* EXERCISE DESCRIPTION: Among the lines below, return each one that contains the word "will".

Segment Start: SOURCE MATERIAL

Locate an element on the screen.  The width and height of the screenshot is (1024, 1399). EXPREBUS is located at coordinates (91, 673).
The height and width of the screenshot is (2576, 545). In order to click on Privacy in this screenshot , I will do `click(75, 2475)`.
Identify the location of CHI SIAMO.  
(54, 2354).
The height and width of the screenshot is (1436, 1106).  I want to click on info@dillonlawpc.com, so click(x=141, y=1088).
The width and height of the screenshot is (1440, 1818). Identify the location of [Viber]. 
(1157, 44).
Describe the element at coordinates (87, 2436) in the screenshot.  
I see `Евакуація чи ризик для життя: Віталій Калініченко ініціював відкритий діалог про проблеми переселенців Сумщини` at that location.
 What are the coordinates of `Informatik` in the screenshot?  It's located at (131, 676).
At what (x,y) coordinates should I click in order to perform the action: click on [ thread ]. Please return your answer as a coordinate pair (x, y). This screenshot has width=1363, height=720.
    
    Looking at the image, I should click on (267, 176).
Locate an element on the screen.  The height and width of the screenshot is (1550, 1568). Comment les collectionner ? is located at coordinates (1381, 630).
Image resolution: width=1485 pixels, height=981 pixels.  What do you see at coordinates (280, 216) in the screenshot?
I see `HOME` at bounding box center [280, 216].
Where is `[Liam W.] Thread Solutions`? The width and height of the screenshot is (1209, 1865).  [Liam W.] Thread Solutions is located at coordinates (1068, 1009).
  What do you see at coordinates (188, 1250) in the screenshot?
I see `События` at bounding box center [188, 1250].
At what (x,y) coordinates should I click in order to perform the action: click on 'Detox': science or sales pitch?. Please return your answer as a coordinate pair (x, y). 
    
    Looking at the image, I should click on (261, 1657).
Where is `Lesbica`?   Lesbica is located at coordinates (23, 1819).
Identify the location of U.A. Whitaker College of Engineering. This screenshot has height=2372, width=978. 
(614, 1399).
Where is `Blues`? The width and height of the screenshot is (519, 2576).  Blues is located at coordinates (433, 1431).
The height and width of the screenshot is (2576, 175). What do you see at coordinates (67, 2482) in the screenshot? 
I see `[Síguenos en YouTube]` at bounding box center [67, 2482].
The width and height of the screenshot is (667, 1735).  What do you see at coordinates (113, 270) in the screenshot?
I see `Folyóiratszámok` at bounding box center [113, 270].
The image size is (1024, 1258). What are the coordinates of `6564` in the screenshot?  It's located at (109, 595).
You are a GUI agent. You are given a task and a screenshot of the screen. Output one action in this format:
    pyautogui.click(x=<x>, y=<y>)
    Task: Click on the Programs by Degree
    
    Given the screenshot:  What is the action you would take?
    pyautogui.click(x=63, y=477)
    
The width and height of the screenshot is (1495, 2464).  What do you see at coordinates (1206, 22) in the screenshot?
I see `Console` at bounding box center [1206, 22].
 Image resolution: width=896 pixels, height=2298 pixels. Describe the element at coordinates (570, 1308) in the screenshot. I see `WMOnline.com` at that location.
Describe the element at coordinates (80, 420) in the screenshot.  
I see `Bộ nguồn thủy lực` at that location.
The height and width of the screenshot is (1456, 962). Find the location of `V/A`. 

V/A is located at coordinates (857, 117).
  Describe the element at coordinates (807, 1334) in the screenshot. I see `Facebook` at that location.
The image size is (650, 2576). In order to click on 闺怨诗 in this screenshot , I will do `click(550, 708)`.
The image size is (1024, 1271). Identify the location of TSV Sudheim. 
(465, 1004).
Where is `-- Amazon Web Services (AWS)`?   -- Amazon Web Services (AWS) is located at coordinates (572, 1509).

Segment End: SOURCE MATERIAL

* SOLUTION:
The height and width of the screenshot is (2576, 545). In order to click on Privacy in this screenshot , I will do `click(75, 2475)`.
The image size is (650, 2576). In order to click on 闺怨诗 in this screenshot , I will do `click(550, 708)`.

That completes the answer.